Local Students Join Province-Wide Walkouts

Students across Renfrew County joined thousands of others across Ontario on Thursday, and walked out of class to protest provincial cuts and changes in the education system. 

Walkouts happened at more than a dozen Renfrew County schools including Bishop Smith Catholic High School and Fellowes High School in Pembroke.  

Fellowes Grade 9 student Zoe Etches, who organized the protest at her school, says the government's planned changes, including larger class sizes and mandatory online courses, will leave students like her at a disadvantage.

"That is going to put a lot of stress on teachers, trying to help us with our e-learning as well as our larger class sizes, so they're going to have a lot of weight on their shoulders, and we're going to feel less important", Etches told Star 96.7 as her fellow students protested along Bell Street, right across from the Fellowes school campus.

She added that despite hearing some criticism from adults, many students are serious about the cause.

"A lot of older people think, oh they don't care and they're caught up in social media.  Well, we actually want futures for ourselves", Etches said.

Across town at Bishop Smith Catholic High School, several students walked to nearby Mary Street, holding their signs up and chanting alongside the busy road.

They chanted "stand up, fight back", and "students say no".

But not all Bishop students left school property for the protest.

Grade 11 student Jaelin Hamel, who organized an earlier assembly inside her school with the support of school leadership, was part of a small group of students who walked out briefly on school property to make their point, and then returned to class.

"We're voicing our opinion on how education is so important for us, so why would we skip the full period", Hamel told Star 96.7.

"We're just going to come outside, prove our point, and then go back in, go back to class.  We don't want to miss any classes."

Bishop Grade 11 student Grant Hurley echoed concerns about mandatory online e-learning courses, larger class sizes, program cuts, and the potential loss of thousands of teaching positions province-wide.

"It's to show that we want our education to be more beneficial for us and more effficient for us", he said.

No Problems Reported

The school boards did not sanction the walkout.

The Renfrew County District School Board says students at 7 of the 11 schools in its board who took part in the walkout moved their demonstrations off school property.

Board spokesperson Jonathan Laderoute says no problems were reported and they're happy with how things played out.

Fellowes Principal Amy Johnson says students made their point in an orderly way.

"It was peaceful, it was safe, it was well organized", Johnson told Star 96.7.

"My main concern for anything like this is student safety, and really Zoe Etches, the student leader, worked very well with the students and was able to ensure it was going to be a safe and peaceful protest.  It's also really good from my perspective to see the civic engagement aspect of it", Johnson added.

Students who did not return to class were marked absent.

Government Reaction

At Queen's Park on Thursday, the Ontario government accused teachers unions of being a driving force behind the walkouts by condoning them. 

Education Minister Lisa Thompson characterized the walkouts as “political stunts” and criticized unions for not discouraging them.     

"On a day when we reached out to begin good-faith consultations with Ontario's teachers, we instead are seeing Ontario teachers' unions condoning a student walkout at schools across the province,'' Thompson said in a statement.

"Our government will not be distracted from making the necessary reforms Ontario needs", Thompson added.

However, the head of the Ontario Secondary School Teachers' Federation, Harvey Bischof, says they had nothing to do with the protest, but supported the students. 

"The students didn't need, want or ask for our help,'' he said.

"We didn't offer or provide any help whatsoever.
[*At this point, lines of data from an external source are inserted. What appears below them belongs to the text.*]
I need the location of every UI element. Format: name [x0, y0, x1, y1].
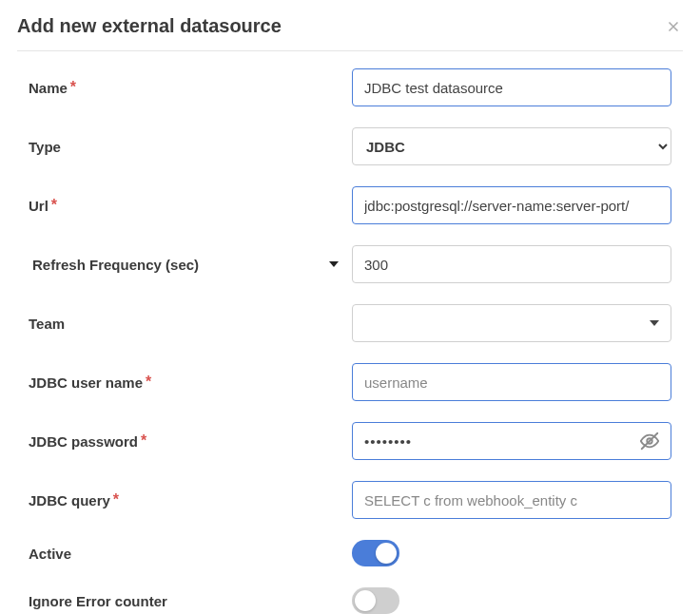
row-team: Team	[29, 304, 671, 342]
row-jdbc-user: JDBC user name *	[29, 363, 671, 401]
modal-title: Add new external datasource	[17, 15, 282, 37]
refresh-input[interactable]	[352, 245, 671, 283]
row-jdbc-pass: JDBC password *	[29, 422, 671, 460]
label-jdbc-pass: JDBC password *	[29, 432, 352, 450]
jdbc-query-input[interactable]	[352, 481, 671, 519]
eye-off-icon[interactable]	[639, 431, 660, 451]
modal-header: Add new external datasource	[17, 15, 683, 51]
row-jdbc-query: JDBC query *	[29, 481, 671, 519]
jdbc-user-input[interactable]	[352, 363, 671, 401]
row-ignore-error: Ignore Error counter	[29, 587, 671, 614]
row-active: Active	[29, 540, 671, 566]
label-team: Team	[29, 316, 352, 332]
ignore-error-toggle[interactable]	[352, 587, 399, 614]
name-input[interactable]	[352, 68, 671, 106]
label-name: Name *	[29, 79, 352, 96]
chevron-down-icon[interactable]	[329, 261, 339, 267]
chevron-down-icon	[650, 320, 659, 326]
label-ignore-error: Ignore Error counter	[29, 593, 352, 609]
close-button[interactable]	[664, 17, 683, 36]
label-url: Url *	[29, 197, 352, 214]
team-select[interactable]	[352, 304, 671, 342]
label-type: Type	[29, 139, 352, 155]
form: Name * Type JDBC Url *	[17, 68, 683, 614]
label-refresh: Refresh Frequency (sec)	[29, 257, 352, 273]
label-jdbc-user: JDBC user name *	[29, 374, 352, 391]
type-select[interactable]: JDBC	[352, 127, 671, 165]
add-datasource-modal: Add new external datasource Name * Type …	[0, 0, 700, 614]
row-url: Url *	[29, 186, 671, 224]
close-icon	[665, 18, 682, 35]
label-active: Active	[29, 546, 352, 562]
label-jdbc-query: JDBC query *	[29, 491, 352, 508]
row-type: Type JDBC	[29, 127, 671, 165]
active-toggle[interactable]	[352, 540, 399, 566]
jdbc-password-input[interactable]	[352, 422, 671, 460]
url-input[interactable]	[352, 186, 671, 224]
row-name: Name *	[29, 68, 671, 106]
row-refresh: Refresh Frequency (sec)	[29, 245, 671, 283]
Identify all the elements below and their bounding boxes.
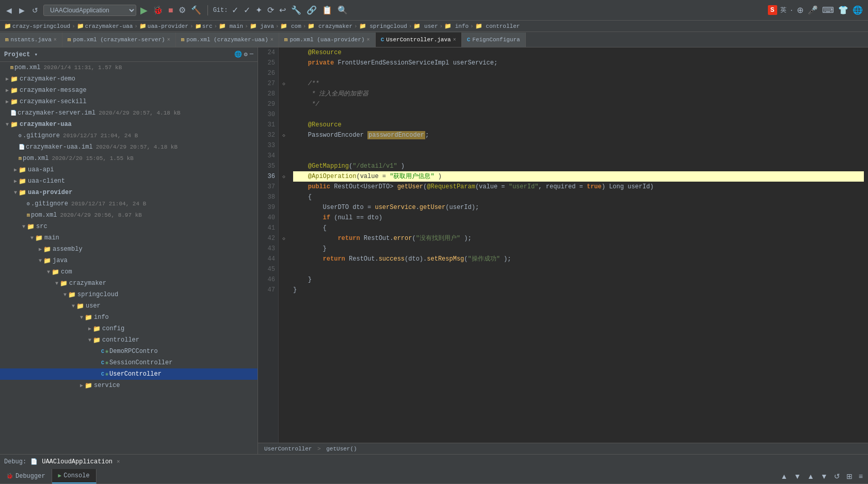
shirt-btn[interactable]: 👕 [837, 4, 849, 16]
dot-btn[interactable]: · [790, 5, 794, 16]
git-undo[interactable]: ↩ [278, 4, 287, 16]
tree-pom-provider-file[interactable]: m pom.xml 2020/4/29 20:56, 8.97 kB [0, 209, 258, 221]
tree-pom-uaa-file[interactable]: m pom.xml 2020/2/20 15:05, 1.55 kB [0, 153, 258, 164]
tree-service-pkg[interactable]: ▶ 📁 service [0, 380, 258, 391]
tab-pom-provider[interactable]: m pom.xml (uaa-provider) × [279, 33, 376, 47]
bc-main: 📁 main [219, 23, 243, 29]
ph-icon-globe[interactable]: 🌐 [234, 51, 242, 58]
brace-close-43: } [323, 245, 327, 252]
tree-crazymaker-uaa[interactable]: ▼ 📁 crazymaker-uaa [0, 119, 258, 130]
sogou-icon: S [768, 5, 777, 15]
tab-close-pom-uaa[interactable]: × [270, 37, 274, 43]
tree-pom-root[interactable]: m pom.xml 2020/1/4 11:31, 1.57 kB [0, 62, 258, 73]
build-btn1[interactable]: ⚙ [178, 4, 187, 16]
tree-crazymaker-message[interactable]: ▶ 📁 crazymaker-message [0, 85, 258, 96]
ph-icon-collapse[interactable]: — [250, 51, 253, 58]
tool-up2-btn[interactable]: ▲ [805, 471, 816, 481]
app-dropdown[interactable]: UAACloudApplication [43, 5, 136, 16]
mic-btn[interactable]: 🎤 [807, 4, 819, 16]
tree-info-pkg[interactable]: ▼ 📁 info [0, 312, 258, 323]
annotation-apioperation: @ApiOperation [308, 173, 357, 180]
git-list[interactable]: 📋 [321, 4, 333, 16]
git-star[interactable]: ✦ [254, 4, 263, 16]
run-btn[interactable]: ▶ [139, 4, 149, 17]
toolbar-right: S 英 · ⊕ 🎤 ⌨ 👕 🌐 [768, 4, 864, 16]
tree-assembly[interactable]: ▶ 📁 assembly [0, 244, 258, 255]
tree-springcloud-pkg[interactable]: ▼ 📁 springcloud [0, 289, 258, 300]
tab-close-user-controller[interactable]: × [453, 37, 456, 43]
forward-btn[interactable]: ▶ [17, 5, 27, 15]
tool-menu-btn[interactable]: ≡ [857, 471, 865, 481]
build-btn2[interactable]: 🔨 [190, 4, 202, 16]
tree-java[interactable]: ▼ 📁 java [0, 255, 258, 266]
gutter-35 [279, 161, 289, 171]
debug-close-icon[interactable]: × [117, 459, 120, 465]
git-wrench[interactable]: 🔧 [290, 4, 302, 16]
tree-demo-rpc[interactable]: C ❀ DemoRPCContro [0, 346, 258, 357]
tree-src[interactable]: ▼ 📁 src [0, 221, 258, 232]
ph-icon-settings[interactable]: ⚙ [244, 51, 248, 58]
tool-refresh-btn[interactable]: ↺ [832, 471, 842, 481]
tree-uaa-client[interactable]: ▶ 📁 uaa-client [0, 175, 258, 187]
tree-meta-pom-provider: 2020/4/29 20:56, 8.97 kB [60, 212, 141, 218]
git-check1[interactable]: ✓ [231, 4, 239, 16]
tab-pom-uaa[interactable]: m pom.xml (crazymaker-uaa) × [176, 33, 279, 47]
tree-uaa-api[interactable]: ▶ 📁 uaa-api [0, 164, 258, 175]
code-lines[interactable]: @Resource private FrontUserEndSessionSer… [289, 47, 868, 443]
tab-console[interactable]: ▶ Console [52, 469, 97, 483]
lang-btn[interactable]: 英 [779, 5, 787, 15]
back-btn[interactable]: ◀ [4, 5, 14, 15]
file-icon-session: C [101, 360, 104, 366]
code-scroll[interactable]: 24 25 26 27 28 29 30 31 32 33 34 35 36 3… [258, 47, 868, 443]
tree-config-pkg[interactable]: ▶ 📁 config [0, 323, 258, 334]
tab-close-pom-provider[interactable]: × [367, 37, 370, 43]
tab-pom-server[interactable]: m pom.xml (crazymaker-server) × [62, 33, 176, 47]
toolbar: ◀ ▶ ↺ UAACloudApplication ▶ 🐞 ■ ⚙ 🔨 Git:… [0, 0, 868, 21]
tree-crazymaker-pkg[interactable]: ▼ 📁 crazymaker [0, 278, 258, 289]
tab-debugger[interactable]: 🐞 Debugger [0, 469, 52, 483]
circle-btn[interactable]: ⊕ [796, 4, 805, 16]
tree-com[interactable]: ▼ 📁 com [0, 266, 258, 278]
tab-close-pom-server[interactable]: × [167, 37, 170, 43]
tab-label-user-controller: UserController.java [386, 37, 451, 43]
globe-btn[interactable]: 🌐 [851, 4, 864, 16]
tree-gitignore-uaa[interactable]: ⚙ .gitignore 2019/12/17 21:04, 24 B [0, 130, 258, 141]
spring-icon-user-ctrl: ❀ [105, 371, 108, 377]
tree-crazymaker-uaa-iml[interactable]: 📄 crazymaker-uaa.iml 2020/4/29 20:57, 4.… [0, 141, 258, 153]
tool-up-btn[interactable]: ▲ [778, 471, 790, 481]
tree-session-ctrl[interactable]: C ❀ SessionController [0, 357, 258, 368]
tool-grid-btn[interactable]: ⊞ [844, 471, 855, 481]
tab-close-constants[interactable]: × [54, 37, 57, 43]
project-dropdown-icon[interactable]: ▾ [34, 51, 38, 58]
tree-crazymaker-seckill[interactable]: ▶ 📁 crazymaker-seckill [0, 96, 258, 107]
git-refresh[interactable]: ⟳ [266, 4, 275, 16]
code-line-44: return RestOut.success(dto).setRespMsg("… [293, 254, 864, 264]
tree-crazymaker-server-iml[interactable]: 📄 crazymaker-server.iml 2020/4/29 20:57,… [0, 107, 258, 119]
folder-icon-uaa: 📁 [10, 121, 18, 128]
tree-crazymaker-demo[interactable]: ▶ 📁 crazymaker-demo [0, 73, 258, 85]
plain-44a: RestOut. [345, 255, 379, 263]
stop-btn[interactable]: ■ [167, 5, 174, 16]
tree-user-pkg[interactable]: ▼ 📁 user [0, 300, 258, 312]
tab-label-console: Console [63, 472, 89, 479]
gutter-39 [279, 202, 289, 213]
tab-icon-m3: m [181, 37, 185, 43]
debug-run-btn[interactable]: 🐞 [152, 4, 164, 16]
tree-uaa-provider[interactable]: ▼ 📁 uaa-provider [0, 187, 258, 198]
tree-controller-pkg[interactable]: ▼ 📁 controller [0, 334, 258, 346]
tool-down2-btn[interactable]: ▼ [818, 471, 830, 481]
tab-user-controller[interactable]: C UserController.java × [376, 33, 462, 47]
refresh-btn[interactable]: ↺ [30, 5, 40, 15]
keyboard-btn[interactable]: ⌨ [821, 4, 835, 16]
tree-user-ctrl[interactable]: C ❀ UserController [0, 368, 258, 380]
tab-constants[interactable]: m nstants.java × [0, 33, 62, 47]
code-line-41: { [293, 223, 864, 233]
git-search[interactable]: 🔍 [336, 4, 349, 16]
ln-29: 29 [261, 99, 275, 109]
tree-main[interactable]: ▼ 📁 main [0, 232, 258, 244]
tool-down-btn[interactable]: ▼ [792, 471, 803, 481]
tree-gitignore-provider[interactable]: ⚙ .gitignore 2019/12/17 21:04, 24 B [0, 198, 258, 209]
tab-feign[interactable]: C FeignConfigura [462, 33, 526, 47]
git-link[interactable]: 🔗 [306, 4, 318, 16]
git-check2[interactable]: ✓ [243, 4, 251, 16]
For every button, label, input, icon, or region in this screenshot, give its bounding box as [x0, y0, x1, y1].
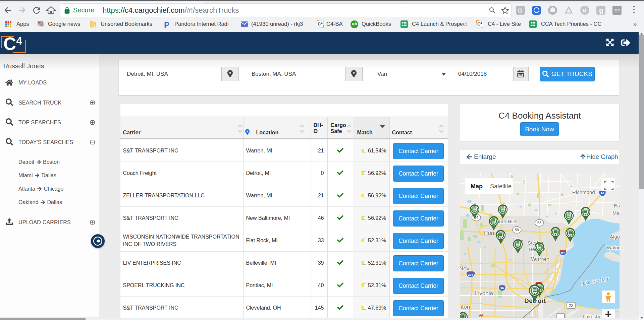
- svg-text:nton: nton: [460, 304, 470, 310]
- svg-text:59: 59: [515, 228, 519, 232]
- svg-text:22: 22: [569, 303, 574, 308]
- svg-text:96: 96: [500, 286, 504, 290]
- svg-text:Walpo: Walpo: [607, 245, 620, 250]
- svg-text:53: 53: [537, 221, 541, 225]
- svg-text:94: 94: [561, 251, 565, 254]
- svg-text:Satellite: Satellite: [490, 183, 512, 190]
- svg-text:Warren: Warren: [531, 256, 549, 262]
- svg-text:Map: Map: [471, 183, 483, 190]
- svg-text:94: 94: [601, 192, 604, 195]
- svg-text:Ea: Ea: [614, 203, 620, 208]
- svg-text:Algo: Algo: [610, 234, 620, 240]
- svg-text:Ma: Ma: [612, 210, 620, 216]
- svg-text:Richmond: Richmond: [572, 189, 595, 195]
- svg-text:275: 275: [468, 273, 474, 276]
- svg-text:Livonia: Livonia: [475, 290, 493, 297]
- svg-text:Novi: Novi: [460, 265, 471, 272]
The premier and the minister should be embarrassed about making another fact-free claim.''

Premier Doug Ford says the reforms are necessary to improve the education system and education outcomes. 

"We know that the Grade 6 students, 50 per cent of them are failing math,'' he said.

"Maybe they should keep them in the classroom to teach them more math.''

Ford accused ``union bosses'' Thursday of telling both teachers and students what to do when it came to the walkouts. Teachers have a responsibility to parents to keep students in the classroom, he added.

The government has said there will be no involuntary job losses as a result of the cuts.